Could pesticides and nitrates get into our food and cause problems in the products we buy in our supermarkets?
Does the hon. Gentleman agree that some farmers have to use fertilisers to make a living and that if they use fewer fertilisers and acids, they should receive compensation? The hon. Gentleman mentioned the algae but a unique condition was caused this summer by the drought. It is not right to conclude, as he has, that the problem occurs every year.
It does happen every year but not on such a large scale and it is not given as much media attention. However, I agree that it is made worse when the weather is hot.
I am in favour of the declaration of zones within which nitrates and nitrites are not to be used. Action should be taken in vulnerable areas in which nitrates and nitrites may find their way into ground water and fresh water sources and into drinking water. However, I do not believe that the Government's solution, under which farmers would voluntarily declare and operate zones, will work. I saw a farmer interviewed on television and he said that if the farmer next door is not forced to stop using nitrates and nitrites, he would not stop, even if his area was declared a vulnerable zone.

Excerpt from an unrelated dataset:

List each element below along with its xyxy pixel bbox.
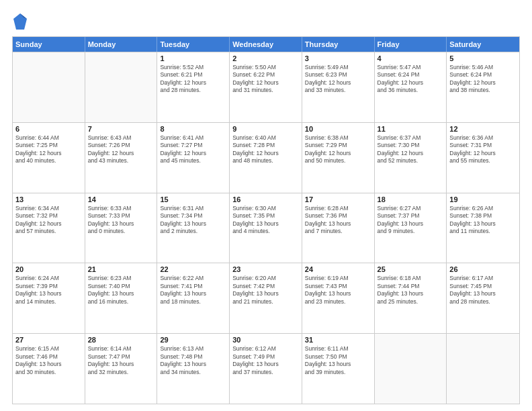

The problem can be solved only by a mandatory approach. I do not object to help being given to farmers to deal with the problem. However, the long-term solution to the over-use of nitrate and nitrite fertilisers is to stop using them and to ensure that they are not necessary. To do that, there would need to be some changes to the common agricultural policy.
I am not against facilities to farmers as long as they are used wisely and the benefit is felt by the consumer and the farm worker. However, that is not what happens to many of the subsidies now. It is Labour party policy——
Conservative Members are always trying to make mischief and misrepresent what people say.
Before I gave way I was about to say that the Labour party will assist the poorer hill farmer in a way that does not happen under the CAP. We will assist those who grow and develop programmes for producing crops organically. That will help the consumer considerably. We will not adopt the policies that the Government now seem to be embracing having commissioned the Pearce report. The report says that we should tax the polluter and polluting activity. That includes farmers. Therefore, if farmers use polluting fertilisers and pesticides they will be taxed. That will mean not that the polluter pays but that one pays to pollute. What is likely to happen is that farmers will continue to use nitrate fertilisers and will pass on the cost of the tax to the consumer.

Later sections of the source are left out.